# Planting norway spruce



## bigbuck (Mar 17, 2001)

I will be planting some norway spruce trees in the spring. What should I do before and after planting for weed control?


----------



## Patman75 (Jan 11, 2012)

Weed fabric, mulch, spray or a combination of them.


----------



## JohnBischoff (Oct 11, 2012)

u wouldnt use weed fabric after a while dirt clogs it up and makes it hard for the roots to get the water they need. about three inches I'd mulch around the tree but not up against the trunk, can cause rot. make sure ground is worked up around planting hole so the roots can easily get through soil. Good luck!!

Outdoor Hub mobile, the outdoor information engine


----------



## Patman75 (Jan 11, 2012)

If you use mulch make sure it is not fresh, it must be dried for 1 year.

If you use fresh mulch it will suck all the nitrogen out of the soil and you trees will hardly grown. Unless you give them additional nitrogen fertilzer.


----------



## hillsdale (May 23, 2010)

I have used the weed barrier and have had excellent results. Weeds will suck more water and inhibit tree growth. I don't use mulch. 


Outdoor Hub mobile, the outdoor information engine


----------



## JohnBischoff (Oct 11, 2012)

My job as an arborist has me deal with sick trees daily. I see the weed fabric problem quite frequently not saying it happens everytime its used but can. Mulch is the best thing by far plus as it biodegrades it provides lots of food for all the microbes and worms to eat. 

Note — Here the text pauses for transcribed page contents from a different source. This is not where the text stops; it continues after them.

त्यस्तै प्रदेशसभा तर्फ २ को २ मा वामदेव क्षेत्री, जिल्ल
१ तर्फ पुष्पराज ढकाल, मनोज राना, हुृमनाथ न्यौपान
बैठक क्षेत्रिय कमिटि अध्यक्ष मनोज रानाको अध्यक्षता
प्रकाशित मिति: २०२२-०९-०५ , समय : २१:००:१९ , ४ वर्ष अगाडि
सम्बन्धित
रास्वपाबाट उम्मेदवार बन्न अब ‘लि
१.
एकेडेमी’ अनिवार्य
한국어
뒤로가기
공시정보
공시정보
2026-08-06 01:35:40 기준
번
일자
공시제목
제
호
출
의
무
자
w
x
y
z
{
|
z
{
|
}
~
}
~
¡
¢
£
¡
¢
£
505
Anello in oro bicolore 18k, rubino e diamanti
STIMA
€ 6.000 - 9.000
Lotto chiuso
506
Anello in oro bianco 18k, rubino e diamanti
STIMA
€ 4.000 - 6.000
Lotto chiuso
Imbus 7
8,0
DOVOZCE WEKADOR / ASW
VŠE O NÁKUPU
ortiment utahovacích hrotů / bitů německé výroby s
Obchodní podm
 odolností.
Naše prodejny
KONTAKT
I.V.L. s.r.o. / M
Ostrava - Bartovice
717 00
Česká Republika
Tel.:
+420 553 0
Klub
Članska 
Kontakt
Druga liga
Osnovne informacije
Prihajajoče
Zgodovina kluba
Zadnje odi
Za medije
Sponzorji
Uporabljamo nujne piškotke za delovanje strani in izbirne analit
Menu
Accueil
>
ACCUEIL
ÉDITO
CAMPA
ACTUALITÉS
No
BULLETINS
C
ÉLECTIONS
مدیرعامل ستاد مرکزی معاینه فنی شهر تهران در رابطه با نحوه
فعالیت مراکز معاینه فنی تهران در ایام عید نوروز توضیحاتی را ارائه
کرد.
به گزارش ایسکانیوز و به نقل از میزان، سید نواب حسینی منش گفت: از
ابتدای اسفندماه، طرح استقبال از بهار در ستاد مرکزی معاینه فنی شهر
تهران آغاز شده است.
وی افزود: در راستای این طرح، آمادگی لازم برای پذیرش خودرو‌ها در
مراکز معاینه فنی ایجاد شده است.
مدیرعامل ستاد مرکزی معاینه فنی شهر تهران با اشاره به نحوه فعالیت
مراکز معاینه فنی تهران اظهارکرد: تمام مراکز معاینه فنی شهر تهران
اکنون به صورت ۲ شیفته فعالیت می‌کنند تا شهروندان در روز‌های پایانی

Outdoor Hub mobile, the outdoor information engine


----------



## slowpaya (Oct 23, 2011)

another thing to avoid is a monoculture,if planting for wildlife...mix it up,id recommend spreading junipers ,native pines,black spruce etc,the end result is dramaticly better,and dont plant in rows


----------



## bigbuck (Mar 17, 2001)

What about using round up before or after planting?


----------



## JohnBischoff (Oct 11, 2012)

Before is probably ok, but I would avoid using it after.


----------



## UltimateOutdoorsman (Sep 13, 2001)

Hop over to the "deer habitat" forum and do a search there. LOTS of info on spruce plantings.


----------